BARSTOW — In this tight-knit city, where successes are often a shared story, the community particularly revels in proving doubters wrong.

Hence, it was not unexpected that crowds filled James R. Parks Gymnasium at Barstow Community College on Friday to champion the graduation of more than 320 students receiving 405 degrees. So many came out, in fact, the overflow was sent to the nearby Performing Arts Center across campus to watch a live-stream.

"One distinct thing I remember growing up, 'Just because I came from Barstow, I wasn't going to do anything with my life,'" said student speaker Arthur J. Ramirez. "At one point in my life, I considered it to be true. But eventually I came to the realization that the place of one's birth is irrelevant. It is what we do with the gift of life that determines who we are."

Ramirez, who has lived here for 20 years and plans to attend UC Santa Barbara, seemingly expressed the sentiment of those forced to fight the stigma of hailing from a small city on its own island. Yet they still, administrators and students will suggest, have every ability to carve an ambitious path forward.

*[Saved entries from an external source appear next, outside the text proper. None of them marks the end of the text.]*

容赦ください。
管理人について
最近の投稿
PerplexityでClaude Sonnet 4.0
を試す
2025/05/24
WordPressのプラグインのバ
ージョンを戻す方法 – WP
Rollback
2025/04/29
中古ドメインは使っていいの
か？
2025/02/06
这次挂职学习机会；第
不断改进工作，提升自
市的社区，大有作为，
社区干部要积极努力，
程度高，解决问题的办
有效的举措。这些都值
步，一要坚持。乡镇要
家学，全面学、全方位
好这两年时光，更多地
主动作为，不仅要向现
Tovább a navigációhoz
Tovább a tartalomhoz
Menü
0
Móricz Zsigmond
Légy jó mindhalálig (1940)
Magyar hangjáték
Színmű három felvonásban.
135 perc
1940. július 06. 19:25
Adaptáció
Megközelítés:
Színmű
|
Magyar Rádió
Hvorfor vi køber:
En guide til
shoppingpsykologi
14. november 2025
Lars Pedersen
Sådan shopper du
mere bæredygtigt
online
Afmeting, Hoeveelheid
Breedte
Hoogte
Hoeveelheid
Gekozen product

"So do not listen to those who would try to bring you down," Ramirez added. "We are the living proof that the stereotype is a myth."

Maybe as fitting in Barstow as anywhere, the sense of community was broached often during Friday afternoon's ceremony, with Mayor Julie Hackbarth-McIntyre assuring that "community pride stands behind each of you."

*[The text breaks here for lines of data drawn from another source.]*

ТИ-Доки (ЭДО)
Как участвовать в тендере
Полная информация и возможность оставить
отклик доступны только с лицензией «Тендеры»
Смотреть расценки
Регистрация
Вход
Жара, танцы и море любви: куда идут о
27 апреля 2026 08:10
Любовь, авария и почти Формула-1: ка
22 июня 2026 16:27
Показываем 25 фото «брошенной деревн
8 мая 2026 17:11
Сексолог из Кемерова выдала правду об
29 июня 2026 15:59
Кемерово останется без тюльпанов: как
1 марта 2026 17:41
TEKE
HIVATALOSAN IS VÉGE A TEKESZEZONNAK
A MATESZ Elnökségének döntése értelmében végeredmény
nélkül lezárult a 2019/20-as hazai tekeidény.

She specifically recalled the journey of an inspiring young graduate working more than full time on top of acting as a student worker. She lost her child last year and still she summoned the strength to graduate with honors Friday.

Administrators underscored the challenges of others here, a graduating class which included foster children, first-in-the-family degree earners, former homeless, veterans and active duty military. Many could have given up when met by trials, said Dr. Khushnur Dadabhoy, BCC vice president of Student Services.

But they didn't and instead "realized a beautiful dream."

In doing so, they became part of the 38th percentile of Californians to hold an associate's degree, BCC Superintendent/President Dr. Deborah DiThomas noted.

"Because we knew you," she said, speaking on behalf of the faculty, "we are better."